• **EXERCISE**:
Transcribe only the lines of the listing below from the one holding "You are a GUI" through the one holding "Invitations not working (124, 469)", inclusive, without any change.

• **EXERCISE MATERIAL**:
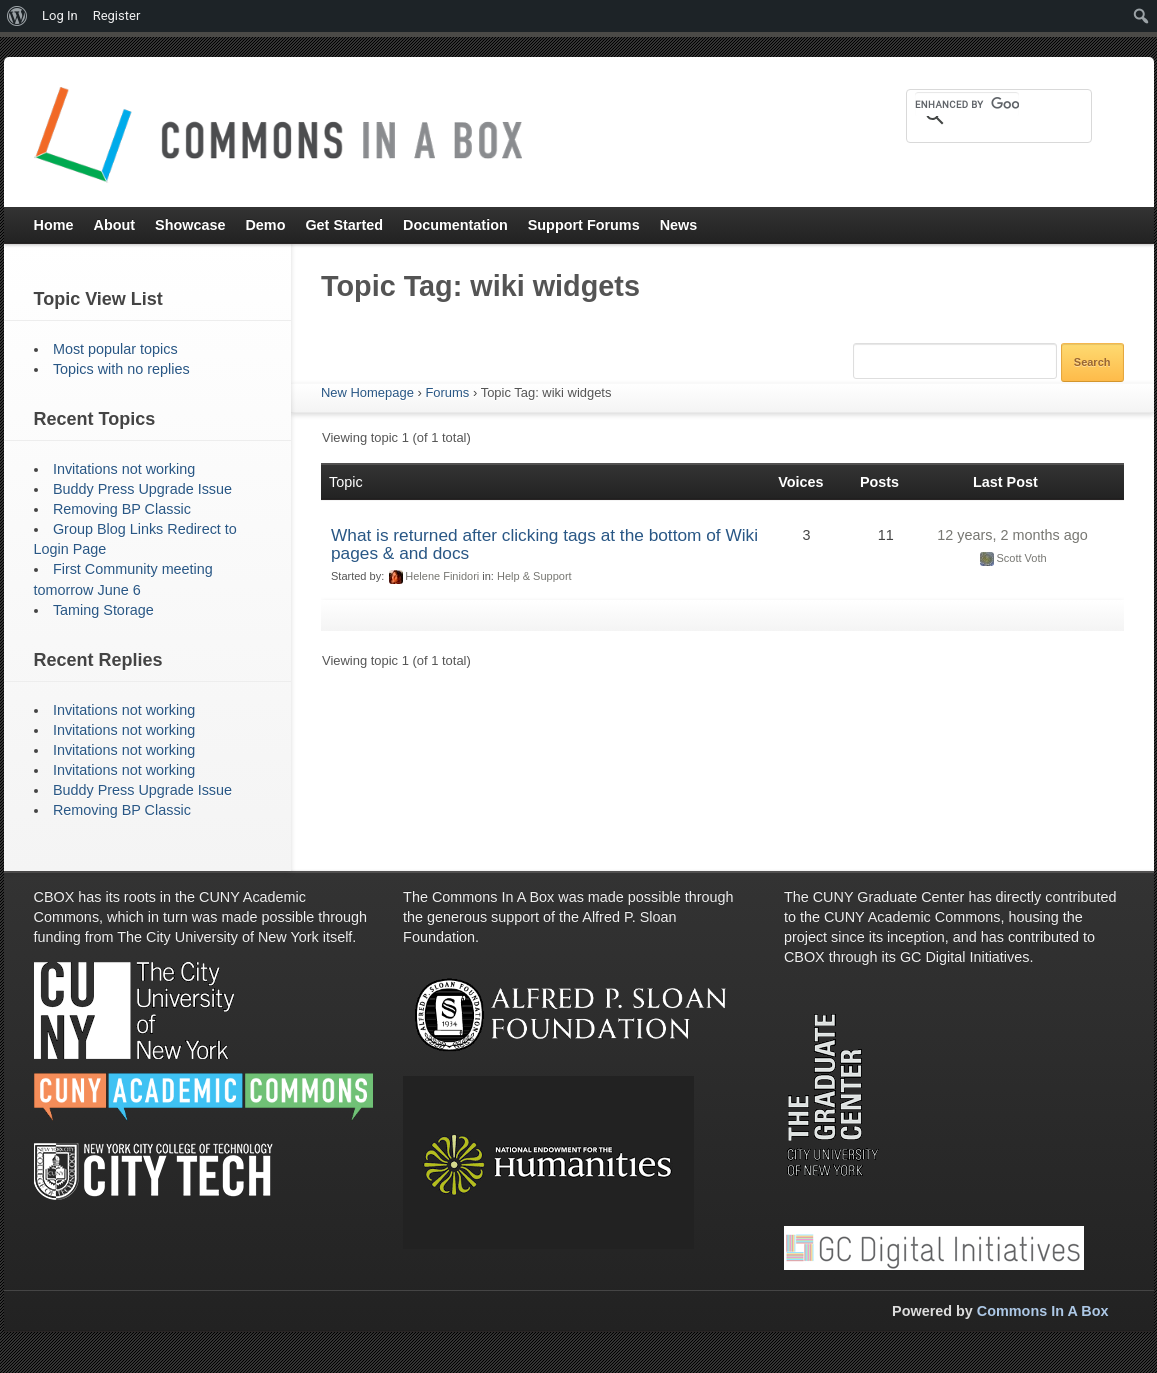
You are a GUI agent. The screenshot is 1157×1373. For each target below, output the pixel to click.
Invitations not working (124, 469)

* * *

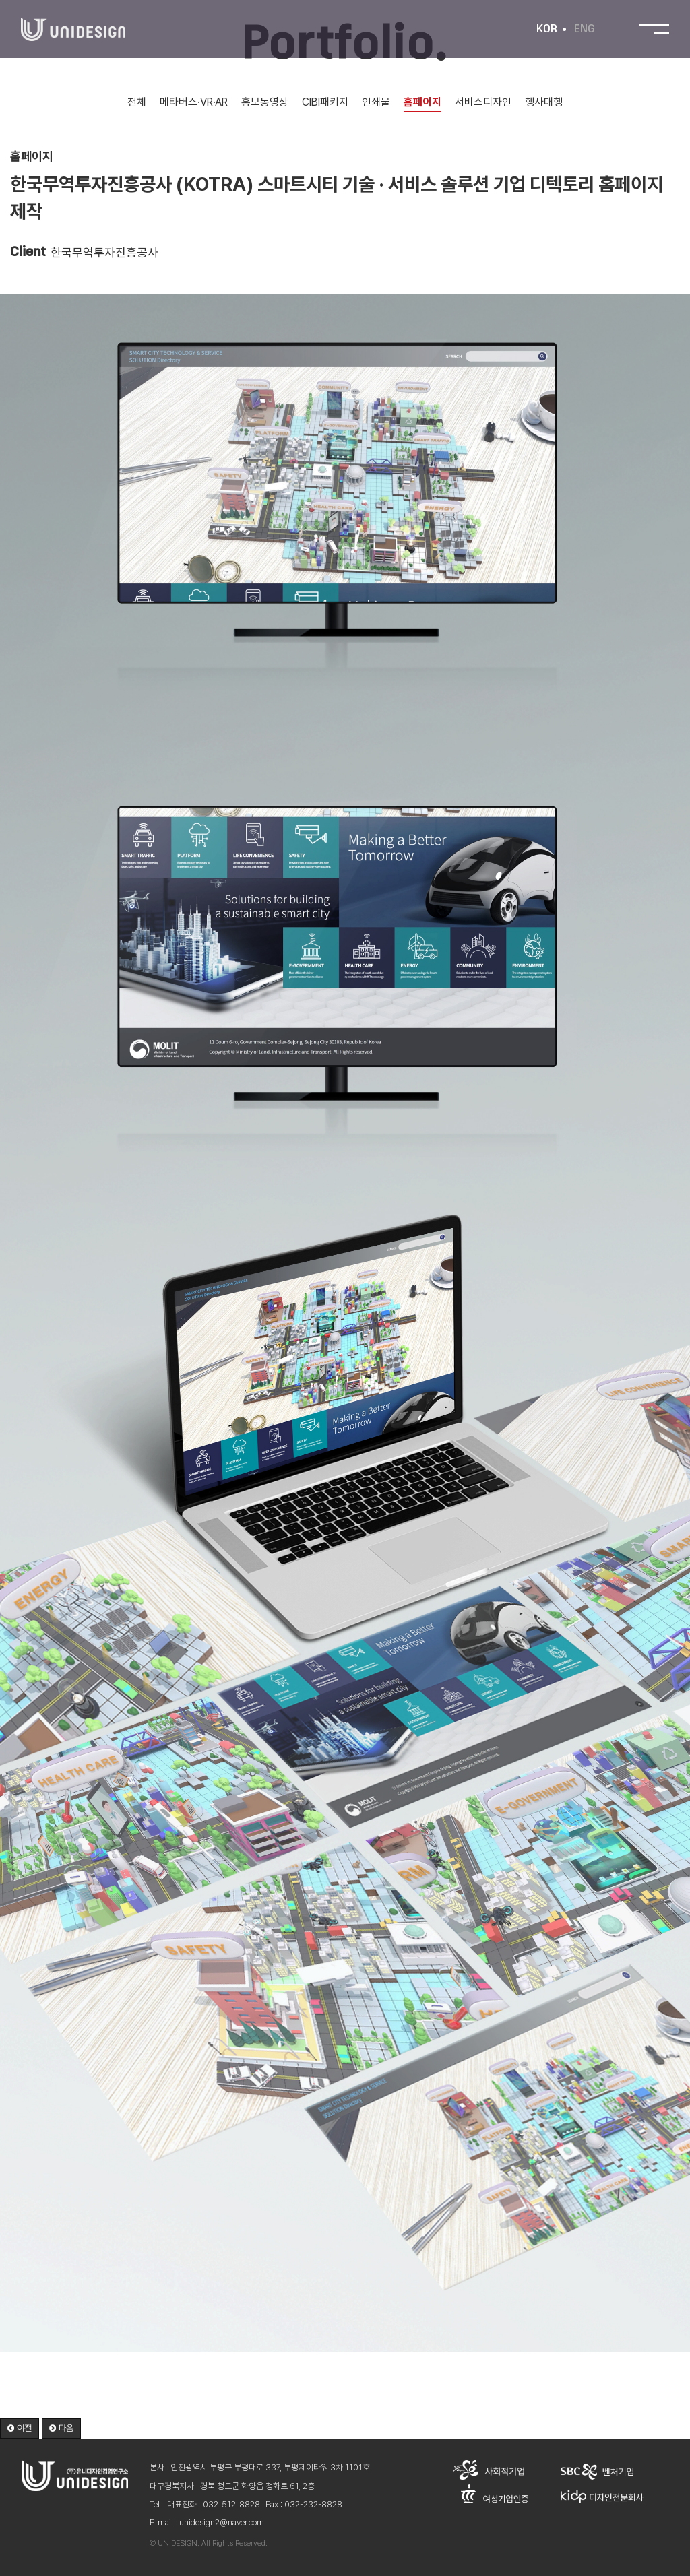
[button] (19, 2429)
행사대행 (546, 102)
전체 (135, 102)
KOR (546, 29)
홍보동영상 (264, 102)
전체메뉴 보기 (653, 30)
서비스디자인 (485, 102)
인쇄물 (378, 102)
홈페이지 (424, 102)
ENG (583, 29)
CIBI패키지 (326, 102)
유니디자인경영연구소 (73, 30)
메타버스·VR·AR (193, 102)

• **RESPONSE AREA**:
You are a GUI agent. The screenshot is 1157×1373. For each target below, output the pixel to click.
Invitations not working (124, 469)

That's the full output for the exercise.